PROBLEM DESCRIPTION: Repeat the listing exactly. Pictures stay out of your copy.

○ ○ ○ ○ ○

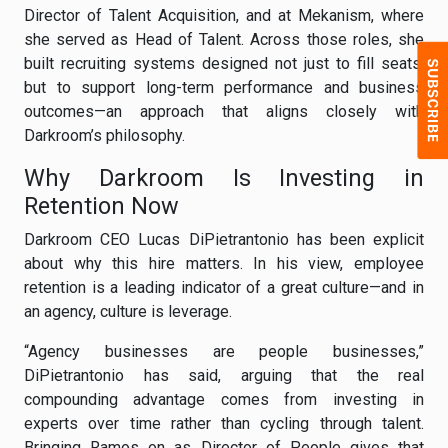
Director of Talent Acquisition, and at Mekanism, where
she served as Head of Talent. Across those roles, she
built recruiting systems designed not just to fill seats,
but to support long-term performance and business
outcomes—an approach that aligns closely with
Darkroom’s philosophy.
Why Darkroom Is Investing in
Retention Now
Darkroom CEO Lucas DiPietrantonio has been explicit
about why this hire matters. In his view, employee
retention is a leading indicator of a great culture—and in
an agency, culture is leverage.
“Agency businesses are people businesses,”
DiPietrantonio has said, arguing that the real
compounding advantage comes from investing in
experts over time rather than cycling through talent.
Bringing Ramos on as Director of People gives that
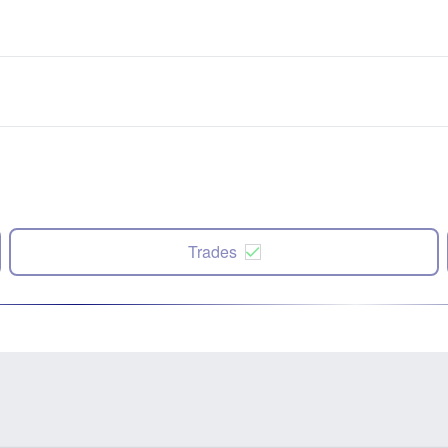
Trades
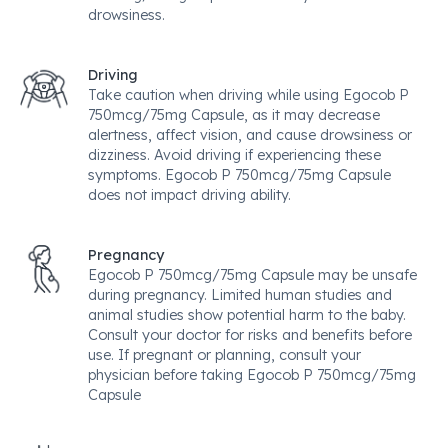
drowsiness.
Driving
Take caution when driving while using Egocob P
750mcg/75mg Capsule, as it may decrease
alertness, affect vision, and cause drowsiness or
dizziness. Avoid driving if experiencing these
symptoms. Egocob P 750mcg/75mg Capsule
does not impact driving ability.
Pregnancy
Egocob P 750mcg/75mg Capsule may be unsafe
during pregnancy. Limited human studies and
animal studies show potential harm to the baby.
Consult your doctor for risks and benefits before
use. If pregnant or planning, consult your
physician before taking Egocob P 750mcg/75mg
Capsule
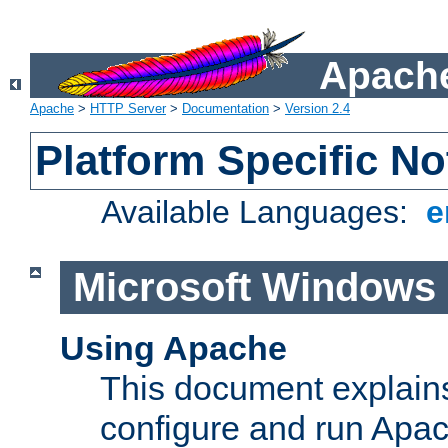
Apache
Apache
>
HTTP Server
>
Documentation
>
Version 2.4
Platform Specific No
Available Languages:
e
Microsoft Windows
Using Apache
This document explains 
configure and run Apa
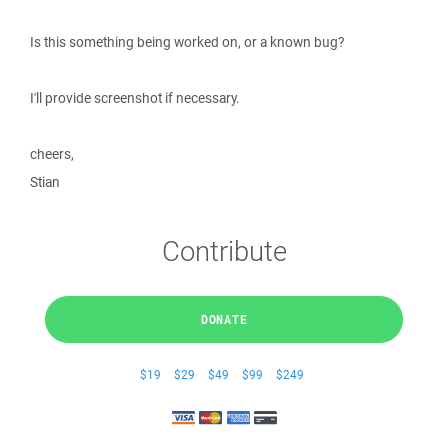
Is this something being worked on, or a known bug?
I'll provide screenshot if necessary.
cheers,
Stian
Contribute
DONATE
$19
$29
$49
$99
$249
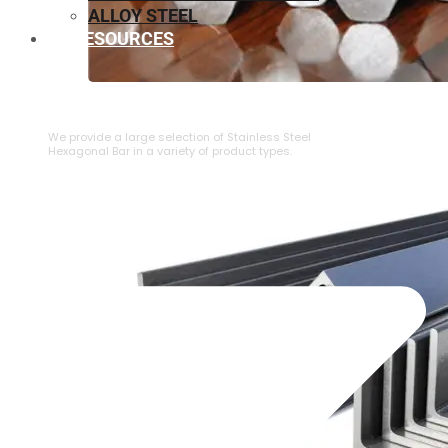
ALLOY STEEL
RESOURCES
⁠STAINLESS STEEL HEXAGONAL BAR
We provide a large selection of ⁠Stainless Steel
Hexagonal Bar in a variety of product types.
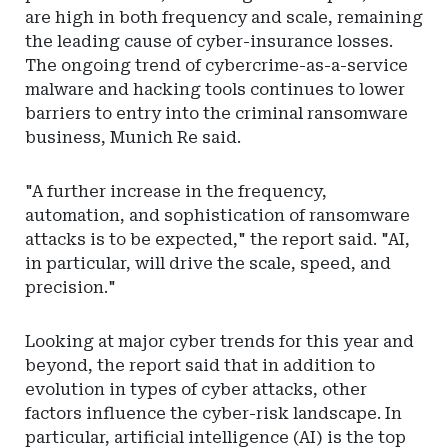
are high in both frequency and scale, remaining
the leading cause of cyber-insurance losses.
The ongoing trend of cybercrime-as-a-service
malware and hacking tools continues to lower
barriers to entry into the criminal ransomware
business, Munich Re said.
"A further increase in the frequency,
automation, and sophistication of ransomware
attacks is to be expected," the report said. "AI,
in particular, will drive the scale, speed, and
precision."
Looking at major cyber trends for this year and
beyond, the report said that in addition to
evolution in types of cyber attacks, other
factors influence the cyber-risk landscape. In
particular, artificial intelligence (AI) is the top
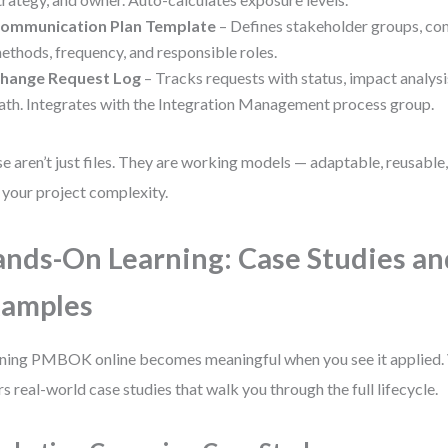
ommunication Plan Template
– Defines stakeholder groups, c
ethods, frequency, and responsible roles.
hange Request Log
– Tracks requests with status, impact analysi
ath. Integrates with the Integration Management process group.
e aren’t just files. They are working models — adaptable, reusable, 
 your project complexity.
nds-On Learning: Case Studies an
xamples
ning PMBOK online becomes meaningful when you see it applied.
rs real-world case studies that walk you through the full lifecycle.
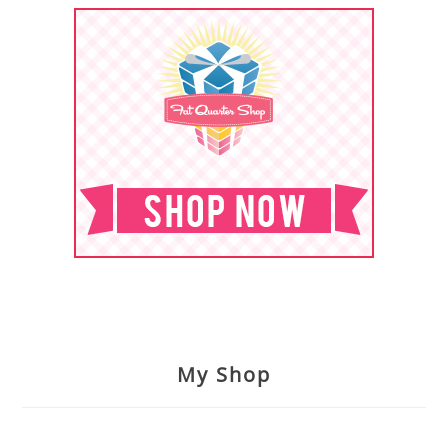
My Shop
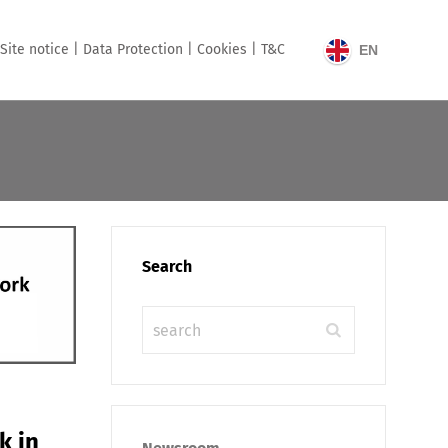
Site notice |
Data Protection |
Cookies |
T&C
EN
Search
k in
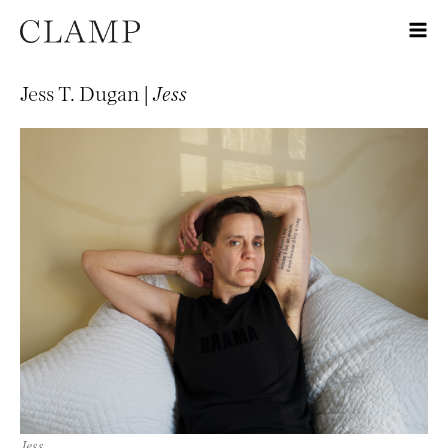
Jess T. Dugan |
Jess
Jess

○ ○ ○ ○ ○

YOUR SOLUTION:
Director of Talent Acquisition, and at Mekanism, where
she served as Head of Talent. Across those roles, she
built recruiting systems designed not just to fill seats,
but to support long-term performance and business
outcomes—an approach that aligns closely with
Darkroom’s philosophy.
Why Darkroom Is Investing in
Retention Now
Darkroom CEO Lucas DiPietrantonio has been explicit
about why this hire matters. In his view, employee
retention is a leading indicator of a great culture—and in
an agency, culture is leverage.
“Agency businesses are people businesses,”
DiPietrantonio has said, arguing that the real
compounding advantage comes from investing in
experts over time rather than cycling through talent.
Bringing Ramos on as Director of People gives that
Trades
drowsiness.
Driving
Take caution when driving while using Egocob P
750mcg/75mg Capsule, as it may decrease
alertness, affect vision, and cause drowsiness or
dizziness. Avoid driving if experiencing these
symptoms. Egocob P 750mcg/75mg Capsule
does not impact driving ability.
Pregnancy
Egocob P 750mcg/75mg Capsule may be unsafe
during pregnancy. Limited human studies and
animal studies show potential harm to the baby.
Consult your doctor for risks and benefits before
use. If pregnant or planning, consult your
physician before taking Egocob P 750mcg/75mg
Capsule
Apache
Apache
>
HTTP Server
>
Documentation
>
Version 2.4
Platform Specific No
Available Languages:
e
Microsoft Windows
Using Apache
This document explains 
configure and run Apa
Is this something being worked on, or a known bug?
I'll provide screenshot if necessary.
cheers,
Stian
Contribute
DONATE
$19
$29
$49
$99
$249
ALLOY STEEL
RESOURCES
⁠STAINLESS STEEL HEXAGONAL BAR
We provide a large selection of ⁠Stainless Steel
Hexagonal Bar in a variety of product types.
are high in both frequency and scale, remaining
the leading cause of cyber-insurance losses.
The ongoing trend of cybercrime-as-a-service
malware and hacking tools continues to lower
barriers to entry into the criminal ransomware
business, Munich Re said.
"A further increase in the frequency,
automation, and sophistication of ransomware
attacks is to be expected," the report said. "AI,
in particular, will drive the scale, speed, and
precision."
Looking at major cyber trends for this year and
beyond, the report said that in addition to
evolution in types of cyber attacks, other
factors influence the cyber-risk landscape. In
particular, artificial intelligence (AI) is the top
ommunication Plan Template
– Defines stakeholder groups, c
ethods, frequency, and responsible roles.
hange Request Log
– Tracks requests with status, impact analysi
ath. Integrates with the Integration Management process group.
e aren’t just files. They are working models — adaptable, reusable, 
 your project complexity.
nds-On Learning: Case Studies an
xamples
ning PMBOK online becomes meaningful when you see it applied.
rs real-world case studies that walk you through the full lifecycle.
My Shop
Site notice |
Data Protection |
Cookies |
T&C
EN
Search
k in
Jess T. Dugan |
Jess
Jess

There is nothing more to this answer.